WORK ORDER:
Write out again, word for word, the lines below from the line that holds "army. What is that going to do? Ben" through the line that holds "the rap song", omitting pictures.

DATASET CONTENT:

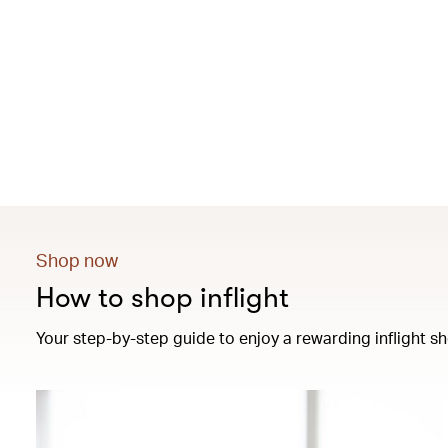
Shop now
How to shop inflight
Your step-by-step guide to enjoy a rewarding inflight sh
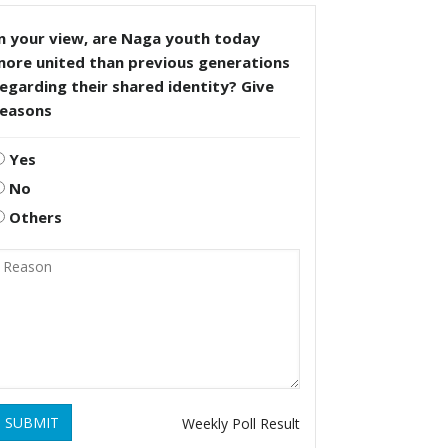
n your view, are Naga youth today
more united than previous generations
egarding their shared identity? Give
reasons
Yes
No
Others
SUBMIT
Weekly Poll Result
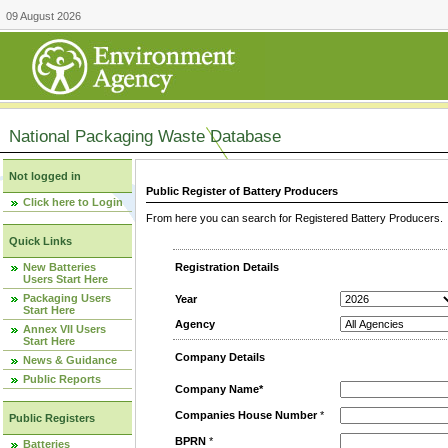
09 August 2026
National Packaging Waste Database
Not logged in
Public Register of Battery Producers
Click here to Login
From here you can search for Registered Battery Producers. T
Quick Links
New Batteries
Registration Details
Users Start Here
Packaging Users
Year
Start Here
Agency
Annex VII Users
Start Here
Company Details
News & Guidance
Public Reports
Company Name*
Companies House Number
*
Public Registers
BPRN
*
Batteries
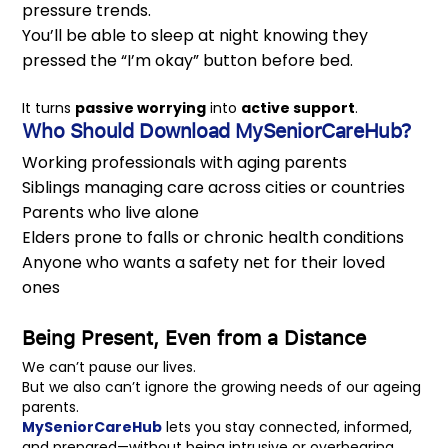
pressure trends.
You’ll be able to sleep at night knowing they
pressed the “I’m okay” button before bed.
It turns
passive worrying
into
active support
.
Who Should
Download MySeniorCareHub
?
Working professionals with aging parents
Siblings managing care across cities or countries
Parents who live alone
Elders prone to falls or chronic health conditions
Anyone who wants a safety net for their loved
ones
Being Present, Even from a Distance
We can’t pause our lives.
But we also can’t ignore the growing needs of our ageing
parents.
MySeniorCareHub
lets you stay connected, informed,
and prepared—without being intrusive or overbearing.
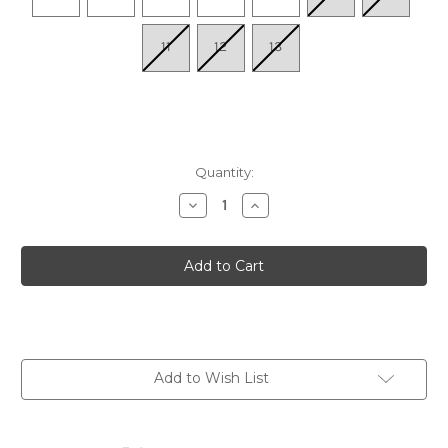
11
12
13
Quantity:
Decrease
Increase
Quantity
Quantity
of
of
Women's
Women's
Cleo
Cleo
-
-
Soft
Soft
Tan
Tan
Add to Wish List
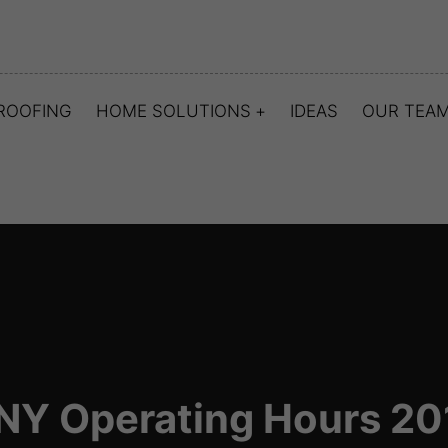
ROOFING
HOME SOLUTIONS
IDEAS
OUR TEA
NY Operating Hours 20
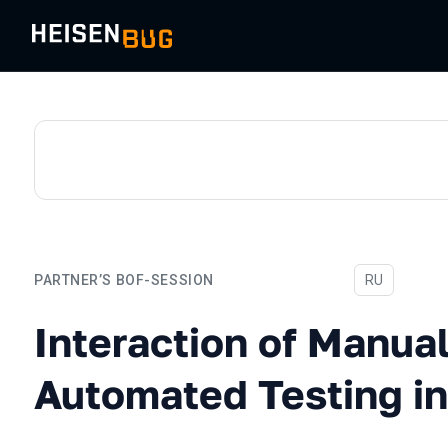
PARTNER’S BOF-SESSION
In Russian
RU
Interaction of Manual and 
Interaction of Manua
Automated Testing in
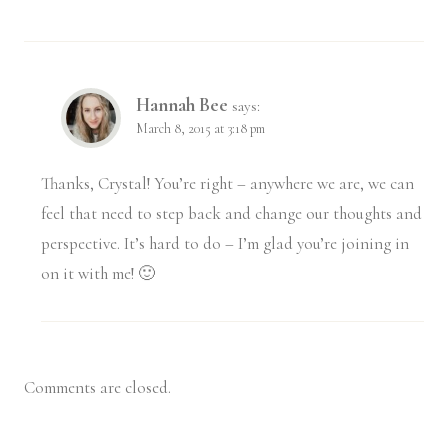
Hannah Bee
says:
March 8, 2015 at 3:18 pm
Thanks, Crystal! You’re right – anywhere we are, we can
feel that need to step back and change our thoughts and
perspective. It’s hard to do – I’m glad you’re joining in
on it with me! 🙂
Comments are closed.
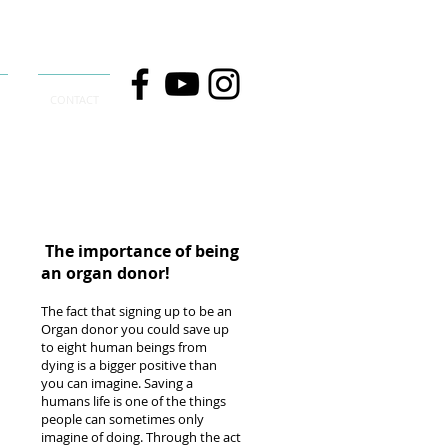
CONTACT
The importance of being
an organ donor!
The fact that signing up to be an
Organ donor you could save up
to eight human beings from
dying is a bigger positive than
you can imagine. Saving a
humans life is one of the things
people can sometimes only
imagine of doing. Through the act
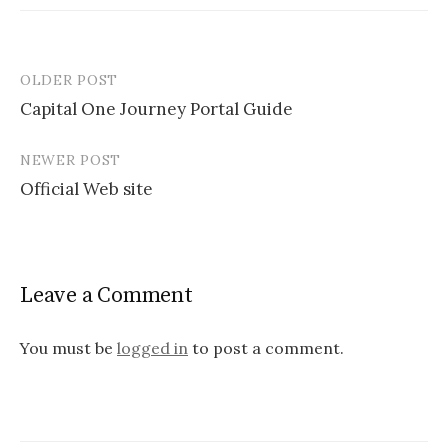
OLDER POST
Capital One Journey Portal Guide
P
NEWER POST
o
Official Web site
s
t
n
Leave a Comment
a
v
You must be
logged in
to post a comment.
i
g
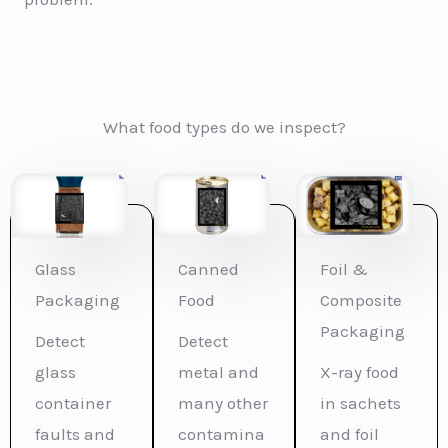
What food types do we inspect?
Glass
Canned
Foil &
Packaging
Food
Composite
Packaging
Detect
Detect
glass
metal and
X-ray food
container
many other
in sachets
faults and
contamina
and foil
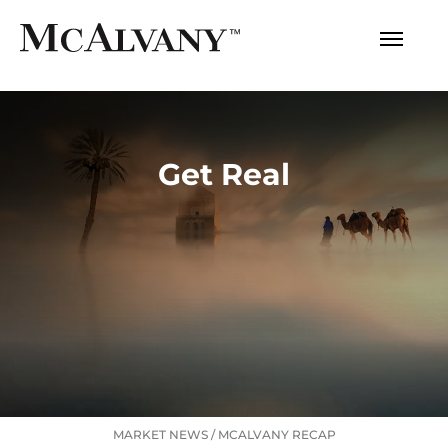
Get Real
MARKET NEWS
/
MCALVANY RECAP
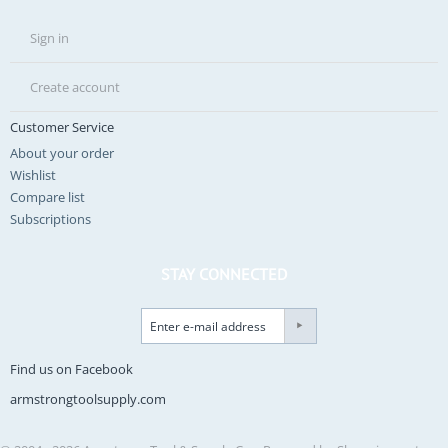
Sign in
Create account
Customer Service
About your order
Wishlist
Compare list
Subscriptions
STAY CONNECTED
Find us on Facebook
armstrongtoolsupply.com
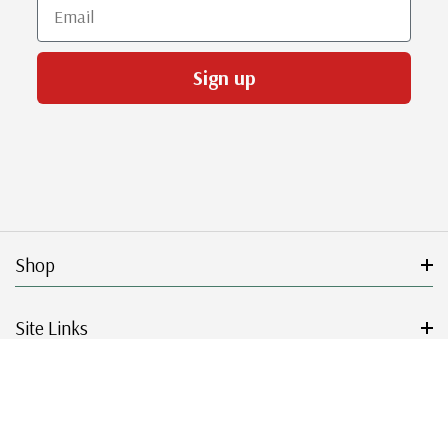
Email
Sign up
Shop
Site Links
Get Started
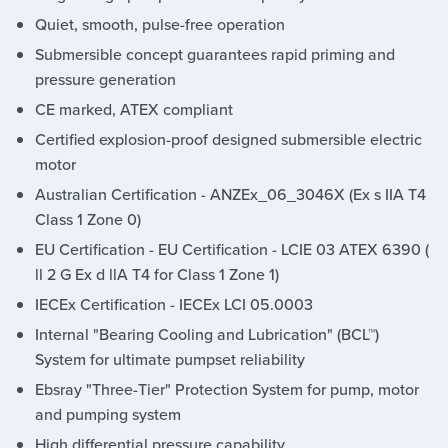
Quiet, smooth, pulse-free operation
Submersible concept guarantees rapid priming and
pressure generation
CE marked, ATEX compliant
Certified explosion-proof designed submersible electric
motor
Australian Certification - ANZEx_06_3046X (Ex s IIA T4
Class 1 Zone 0)
EU Certification - EU Certification - LCIE 03 ATEX 6390 (
ll 2 G Ex d llA T4 for Class 1 Zone 1)
IECEx Certification - IECEx LCI 05.0003
Internal "Bearing Cooling and Lubrication" (BCL™)
System for ultimate pumpset reliability
Ebsray "Three-Tier" Protection System for pump, motor
and pumping system
High differential pressure capability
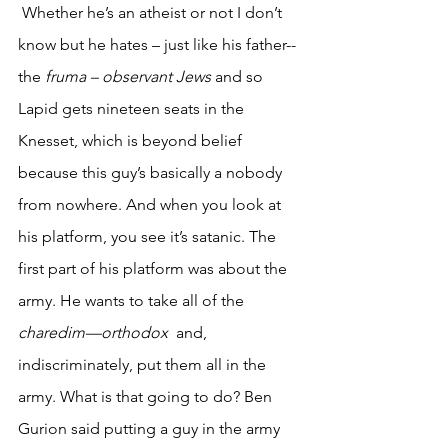
 Whether he’s an atheist or not I don’t 
know but he hates – just like his father-- 
the 
fruma – observant Jews
 and so 
Lapid gets nineteen seats in the 
Knesset, which is beyond belief 
because this guy’s basically a nobody 
from nowhere. And when you look at 
his platform, you see it’s satanic. The 
first part of his platform was about the 
army. He wants to take all of the 
charedim—orthodox
  and, 
indiscriminately, put them all in the 
army. What is that going to do? Ben 
Gurion said putting a guy in the army 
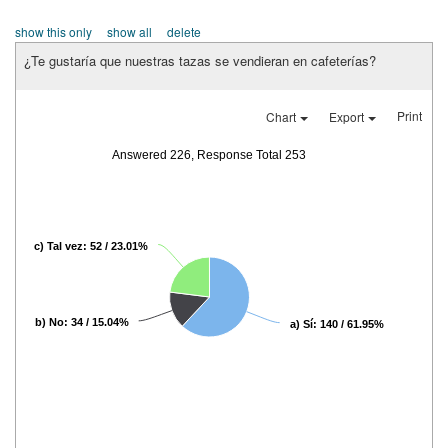
show this only
show all
delete
¿Te gustaría que nuestras tazas se vendieran en cafeterías?
Print
Chart
Export
Answered 226, Response Total 253
c) Tal vez: 52 / 23.01%
b) No: 34 / 15.04%
a) Sí: 140 / 61.95%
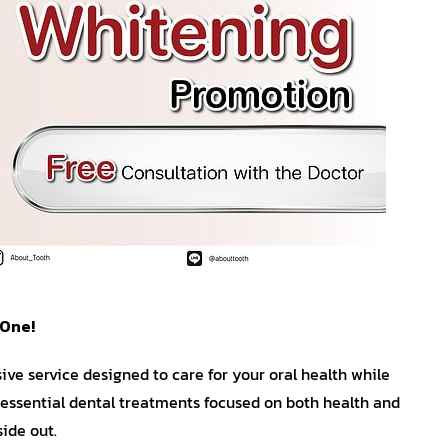
 One!
ve service designed to care for your oral health while
essential dental treatments focused on both health and
ide out.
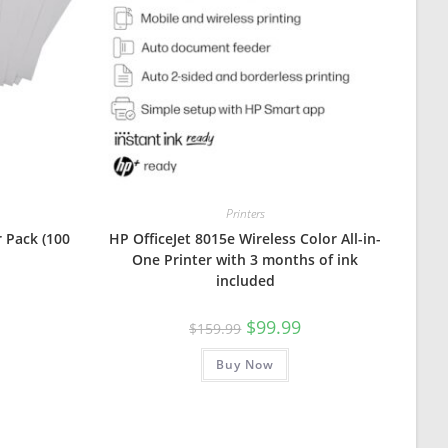
Printers
 Pack (100
HP OfficeJet 8015e Wireless Color All-in-
One Printer with 3 months of ink
included
Original
Current
$
99.99
$
159.99
price
price
was:
is:
Buy Now
$159.99.
$99.99.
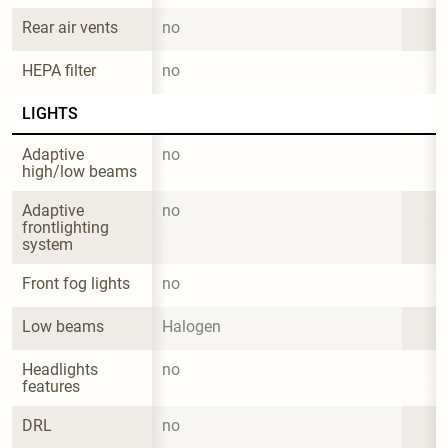
Rear air vents
no
HEPA filter
no
LIGHTS
Adaptive 
no
high/low beams
Adaptive 
no
frontlighting 
system
Front fog lights
no
Low beams
Halogen
Headlights 
no
features
DRL
no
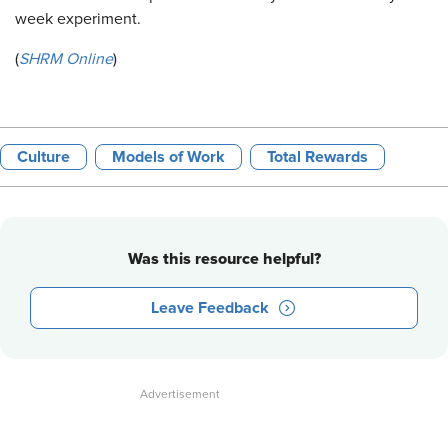
week experiment.
(
SHRM Online
)
Culture
Models of Work
Total Rewards
Was this resource helpful?
Leave Feedback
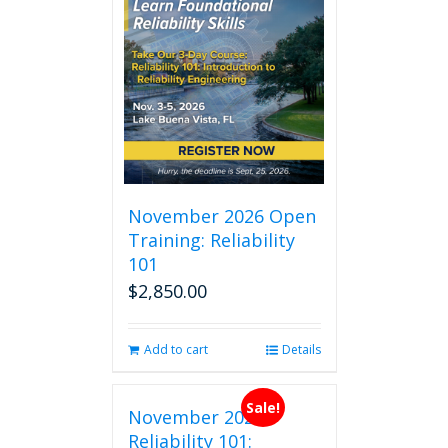
November 2026 Open
Training: Reliability
101
$
2,850.00
Add to cart
Details
Sale!
November 2026
Reliability 101:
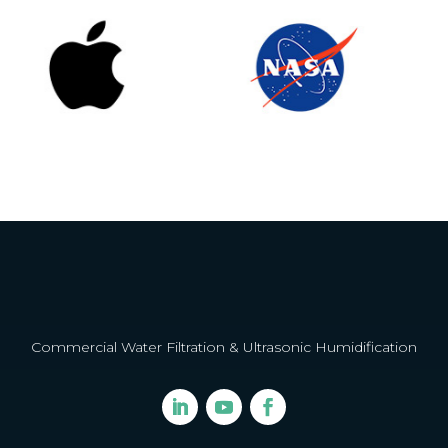
Commercial Water Filtration & Ultrasonic Humidification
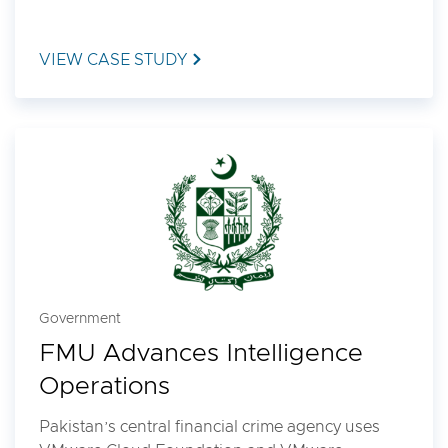
VIEW CASE STUDY
Government
FMU Advances Intelligence
Operations
Pakistan’s central financial crime agency uses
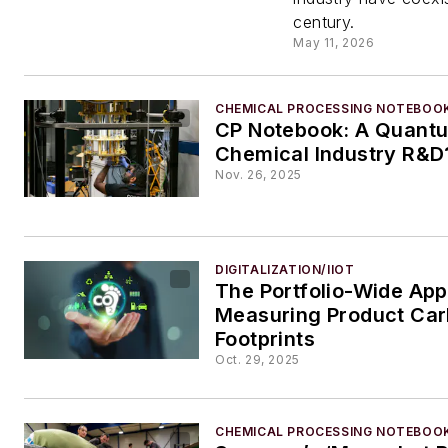
and Ea
century.
May 11, 2026
Kingsp
CHEMICAL PROCESSING NOTEBOO
CP Notebook: A Quantu
Chemical Industry R&D
Nov. 26, 2025
DIGITALIZATION/IIOT
The Portfolio-Wide App
Measuring Product Ca
Footprints
Oct. 29, 2025
CHEMICAL PROCESSING NOTEBOO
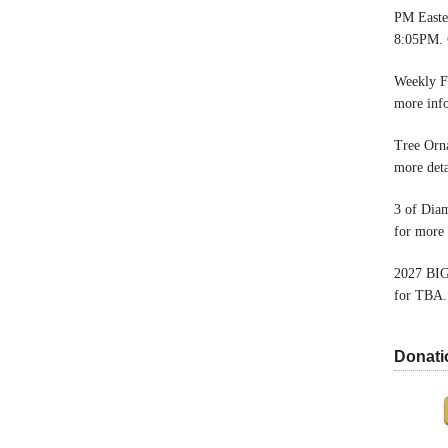
PM Easter
8:05PM. 
Weekly F
more inf
Tree Orn
more deta
3 of Dia
for more 
2027 BIG
for TBA.
Donati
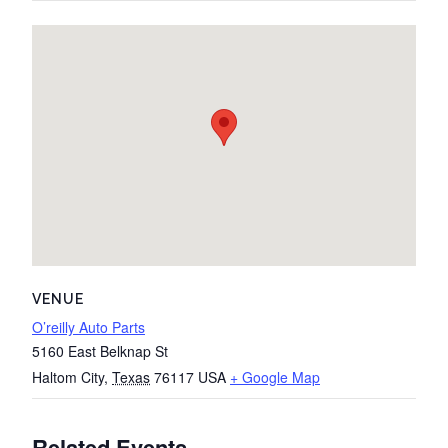
VENUE
O’reilly Auto Parts
5160 East Belknap St
Haltom City
,
Texas
76117
USA
+ Google Map
Related Events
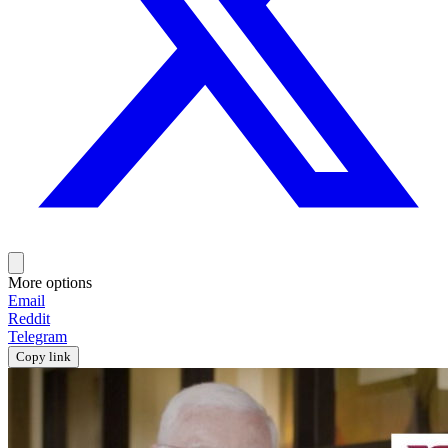
More options
Email
Reddit
Telegram
Copy link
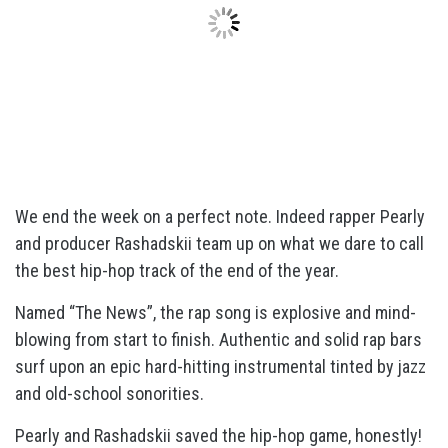
We end the week on a perfect note. Indeed rapper Pearly
and producer Rashadskii team up on what we dare to call
the best hip-hop track of the end of the year.
Named “The News”, the rap song is explosive and mind-
blowing from start to finish. Authentic and solid rap bars
surf upon an epic hard-hitting instrumental tinted by jazz
and old-school sonorities.
Pearly and Rashadskii saved the hip-hop game, honestly!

FINISHED TASK:
army. What is that going to do? Ben 
Gurion said putting a guy in the army 
show this only
show all
delete
¿Te gustaría que nuestras tazas se vendieran en cafeterías?
Print
Chart
Export
Answered 226, Response Total 253
c) Tal vez: 52 / 23.01%
b) No: 34 / 15.04%
a) Sí: 140 / 61.95%
 One!
ve service designed to care for your oral health while
essential dental treatments focused on both health and
ide out.
Printers
 Pack (100
HP OfficeJet 8015e Wireless Color All-in-
One Printer with 3 months of ink
included
Original
Current
$
99.99
$
159.99
price
price
was:
is:
Buy Now
$159.99.
$99.99.
Rear air vents
no
HEPA filter
no
LIGHTS
Adaptive 
no
high/low beams
Adaptive 
no
frontlighting 
system
Front fog lights
no
Low beams
Halogen
Headlights 
no
features
DRL
no
week experiment.
(
SHRM Online
)
Culture
Models of Work
Total Rewards
Was this resource helpful?
Leave Feedback
November 2026 Open
Training: Reliability
101
$
2,850.00
Add to cart
Details
Sale!
November 2026
Reliability 101:
Commercial Water Filtration & Ultrasonic Humidification
VIEW CASE STUDY
Government
FMU Advances Intelligence
Operations
Pakistan’s central financial crime agency uses
and Ea
century.
May 11, 2026
Kingsp
CHEMICAL PROCESSING NOTEBOO
CP Notebook: A Quantu
Chemical Industry R&D
Nov. 26, 2025
DIGITALIZATION/IIOT
The Portfolio-Wide App
Measuring Product Ca
Footprints
Oct. 29, 2025
CHEMICAL PROCESSING NOTEBOO
PM Easter
8:05PM. 
Weekly F
more inf
Tree Orn
more deta
3 of Dia
for more 
2027 BIG
for TBA.
Donati
VENUE
O’reilly Auto Parts
5160 East Belknap St
Haltom City
,
Texas
76117
USA
+ Google Map
Related Events
More options
Email
Reddit
Telegram
Copy link
We end the week on a perfect note. Indeed rapper Pearly
and producer Rashadskii team up on what we dare to call
the best hip-hop track of the end of the year.
Named “The News”, the rap song is explosive and mind-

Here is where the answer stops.